Лариса Калюжная



«Мирись, мирись, мирись…»

До моих ушей доносится громкий приближающийся рев. Дверь из детской комнаты распахивается, мне навстречу медленно движется Ваня с квадратным от горького плача ртом:

– Меня Коля уда-а-а-рил!

Я с негодованием кричу Коле:

– Коля, ты почему обижаешь Ваню?

Но тут же осекаюсь, потому что у Коли точно такой же квадратный рот, а из глаз катятся слезы.

– Этот Ванька ткнул меня кулаком прямо в нос!

– Ваня, разве можно кулаком в нос тыкать? – с возмущением поворачиваюсь я к Ване.

– А он у меня отобрал машинку!..

– Нет, это ты первый!..

– А ты!..

Моя голова поворачивается в разные стороны, я стараюсь понять, кто же из них двоих прав, кто виноват. Наконец мне становится ясно, что дело это совершенно безнадежное, никаких концов тут не найти. Надо действовать как-то иначе.

– Так. Если вы не умеете жить вместе, то с этого момента будете жить отдельно! Ты, Коля, останешься в этой комнате, а Ваня со своими игрушками пойдет жить в другую!

Я крепко беру Ваню за руку и хочу увести с собой. Но не тут-то было: Ваня изо всех сил упирается и, снова обливаясь слезами, кричит:

– Нет! Я не пойду в другую комнату! Я не хочу жить отдельно! Я хочу с Колей! Коля, давай мириться!

Он вырывается у меня из рук, бежит к Коле и пытается взять его за руку. Коля отбивается, но не очень активно: он явно польщен тем, что Ваня дорожит его обществом, да ему и самому не хочется оставаться в одиночестве. Вскоре Ване удается зацепить свой мизинец за Колин – это абсолютно необходимое условие для дальнейших действий. Теперь они оба, покачивая в такт руками, заводят примирительную песенку, знакомую мне еще из моего далекого детства:

Мирись, мирись, мирись,
Больше не дерись…


Ваня тревожно поглядывает на меня: переменится ли гнев на милость?
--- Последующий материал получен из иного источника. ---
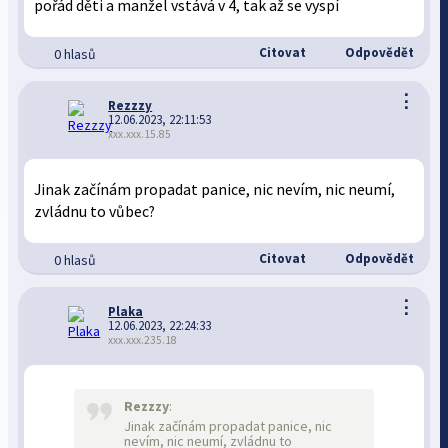
pořád děti a manžel vstává v 4, tak až se vyspí
Citovat
Odpovědět
0 hlasů
⋮
Rezzzy
12.06.2023, 22:11:53
xxx.xxx.15.85
Jinak začínám propadat panice, nic nevím, nic neumí,
zvládnu to vůbec?
Citovat
Odpovědět
0 hlasů
⋮
Plaka
12.06.2023, 22:24:33
xxx.xxx.235.18
Rezzzy
:
Jinak začínám propadat panice, nic
nevím, nic neumí, zvládnu to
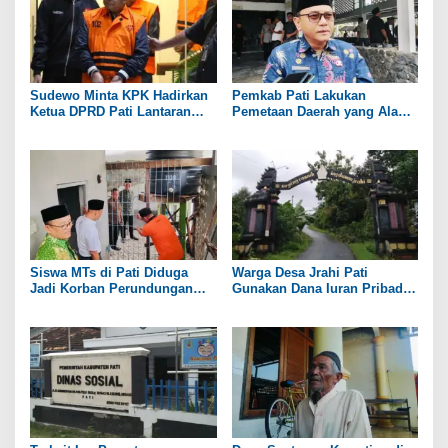
Sudewo Minta KPK Hadirkan
Pemkab Pati Lakukan
Ketua DPRD Pati Lantaran
Pemetaan Daerah yang Alami
Namanya Disebut oleh Saksi
Kekeringan
Siswa MTs di Pati Diduga
Warga Desa Jrahi Pati
Jadi Korban Perundungan
Gunakan Dana Iuran Pribadi
hingga Jari Tangan Putus
untuk Perbaiki Jalan Utama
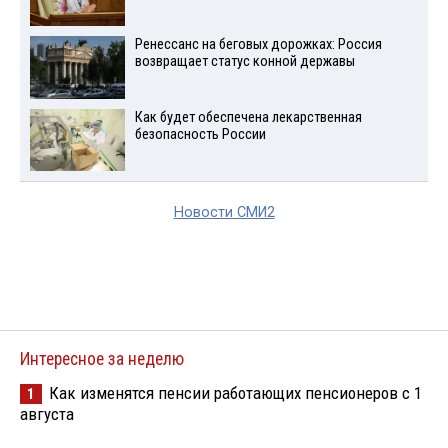
Ренессанс на беговых дорожках: Россия
возвращает статус конной державы
Как будет обеспечена лекарственная
безопасность России
Новости СМИ2
Интересное за неделю
Как изменятся пенсии работающих пенсионеров с 1
1
августа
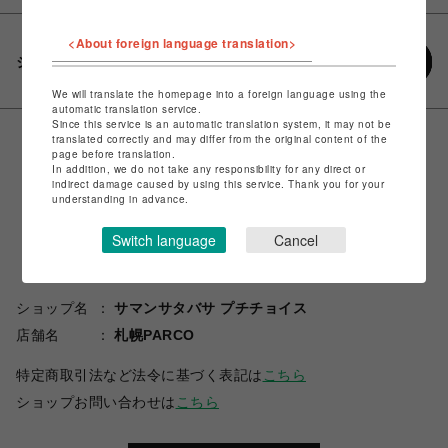
<About foreign language translation>
シェアする
We will translate the homepage into a foreign language using the
automatic translation service.
Since this service is an automatic translation system, it may not be
translated correctly and may differ from the original content of the
page before translation.
In addition, we do not take any responsibility for any direct or
indirect damage caused by using this service. Thank you for your
understanding in advance.
Switch language
Cancel
ショップ名
サマンサタバサ プチチョイス
店舗名
札幌PARCO
特定商取引法など法令に基づく表記は
こちら
ショップお問い合わせは
こちら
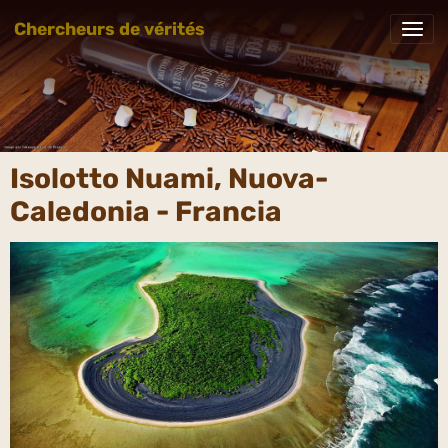
Chercheurs de vérités
Isolotto Nuami, Nuova-
Caledonia - Francia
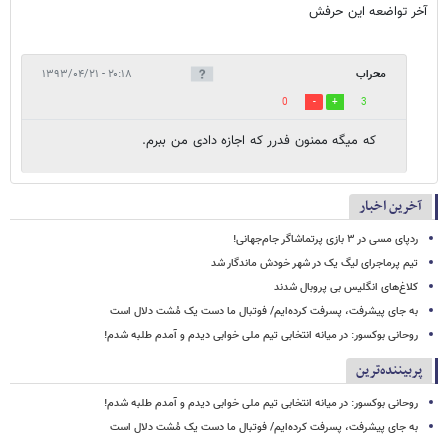
آخر تواضعه این حرفش
محراب
۲۰:۱۸ - ۱۳۹۳/۰۴/۲۱
0
3
که میگه ممنون فدرر که اجازه دادی من ببرم.
آخرین اخبار
ردپای مسی در ۳ بازی پرتماشاگر جام‌جهانی!
تیم پرماجرای لیگ یک در شهر خودش ماندگار شد
کلاغ‌های انگلیس بی پروبال شدند
به جای پیشرفت، پسرفت کرده‌ایم/ فوتبال ما دست یک مُشت دلال است
روحانی بوکسور: در میانه انتخابی تیم ملی خوابی دیدم و آمدم طلبه شدم!
پربیننده‌ترین
روحانی بوکسور: در میانه انتخابی تیم ملی خوابی دیدم و آمدم طلبه شدم!
به جای پیشرفت، پسرفت کرده‌ایم/ فوتبال ما دست یک مُشت دلال است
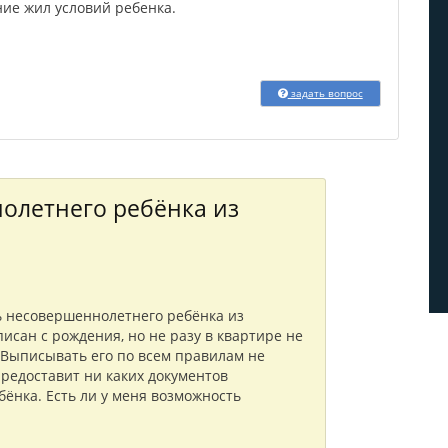
ние жил условий ребенка.
задать вопрос
олетнего ребёнка из
ь несовершеннолетнего ребёнка из
сан с рождения, но не разу в квартире не
 Выписывать его по всем правилам не
 предоставит ни каких документов
ёнка. Есть ли у меня возможность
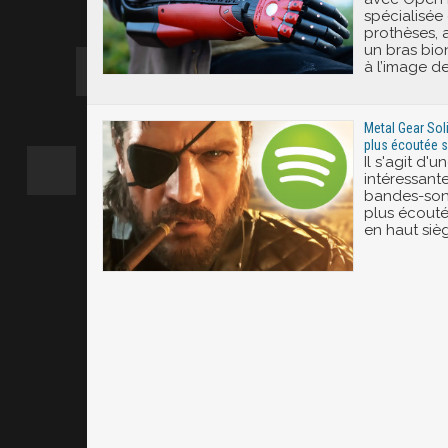
spécialisée
prothèses, 
un bras bio
à l’image d
Metal Gear Soli
plus écoutée su
Il s'agit d'
intéressante
bandes-son
plus écoutée
en haut sièg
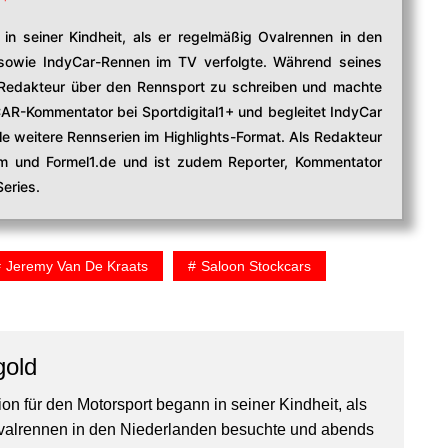
in seiner Kindheit, als er regelmäßig Ovalrennen in den
owie IndyCar-Rennen im TV verfolgte. Während seines
edakteur über den Rennsport zu schreiben und machte
CAR-Kommentator bei Sportdigital1+ und begleitet IndyCar
e weitere Rennserien im Highlights-Format. Als Redakteur
com und Formel1.de und ist zudem Reporter, Kommentator
eries.
Jeremy Van De Kraats
Saloon Stockcars
gold
on für den Motorsport begann in seiner Kindheit, als
valrennen in den Niederlanden besuchte und abends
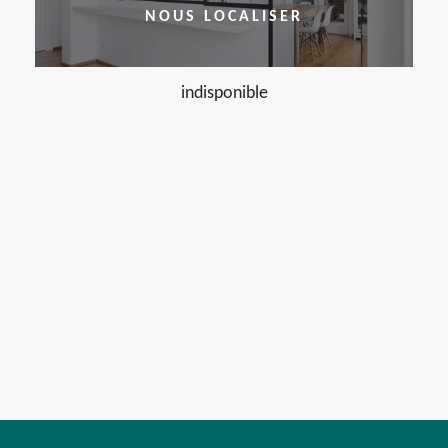
NOUS LOCALISER
indisponible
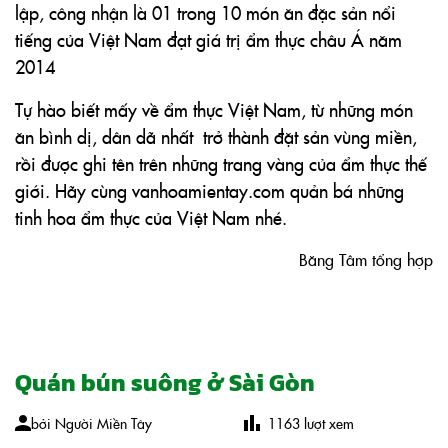
lập, công nhận là 01 trong 10 món ăn đặc sản nổi
tiếng của Việt Nam đạt giá trị ẩm thực châu Á năm
2014
Tự hào biết mấy về ẩm thực Việt Nam, từ những món
ăn bình dị, dân dã nhất trở thành đặt sản vùng miền,
rồi được ghi tên trên những trang vàng của ẩm thực thế
giới. Hãy cùng vanhoamientay.com quản bá những
tinh hoa ẩm thực của Việt Nam nhé.
 Băng Tâm tổng hợp
Quán bún suông ở Sài Gòn
bởi
Người Miền Tây
1163
lượt xem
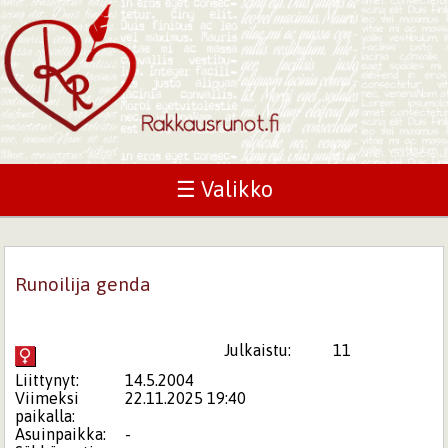
☰ Valikko
Runoilija genda
Julkaistu:
11
Liittynyt:
14.5.2004
Viimeksi
22.11.2025 19:40
paikalla:
Asuinpaikka:
-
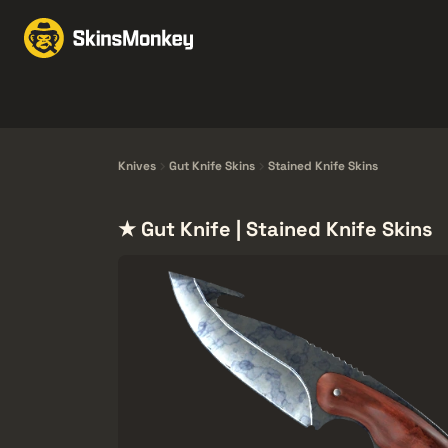
Schimbă Skin-uri
Mar
Knives
Gloves
Pistols
Rifles
Knives
Gut Knife Skins
Stained Knife Skins
★ Gut Knife | Stained Knife Skins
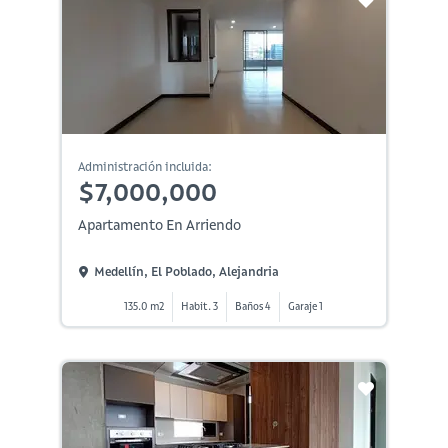
Administración incluida:
$7,000,000
Apartamento En Arriendo
Medellín, El Poblado, Alejandria
135.0 m2
Habit. 3
Baños 4
Garaje 1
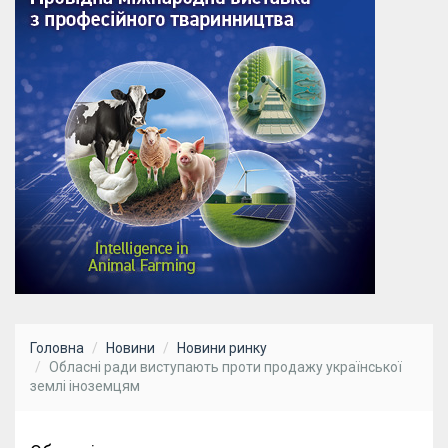
Головна
Новини
Новини ринку
Обласні ради виступають проти продажу української
землі іноземцям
Я подхватываю:

Если будешь драться…

Дальше в рифму должны следовать слова «я буду кусаться!» Но мы давно уже по общему согласию заменили их на другие, хоть и не такие складные:

Я все равно не буду кусаться!

Присказка эта проверенная, она частенько выводит нас из очень трудных положений. Обычно мне самой приходится, уловив подходящий момент, предлагать: «Ну всё, всё, давайте мириться: мирись, мирись, мирись…»

Но заканчиваем мы неизменно хором, губы у всех сами собой разъезжаются в улыбке, а слезы высыхают.

Недавно я услышала еще один вариант этой чудодейственной песенки. После слов «я буду кусаться!» поется:

А кусаться нам нельзя,
Потому что мы друзья!


Ну что ж, можно и так.



И снова вранье

Ваня пришел с улицы с мокрыми по локоть рукавами. Я спрашиваю:

– Ты почему, Ваня, ходил в огород к ванне с водой? Я ведь не разрешала!

– Меня туда ветром ждуло, – отвечает Ваня, потупив взор.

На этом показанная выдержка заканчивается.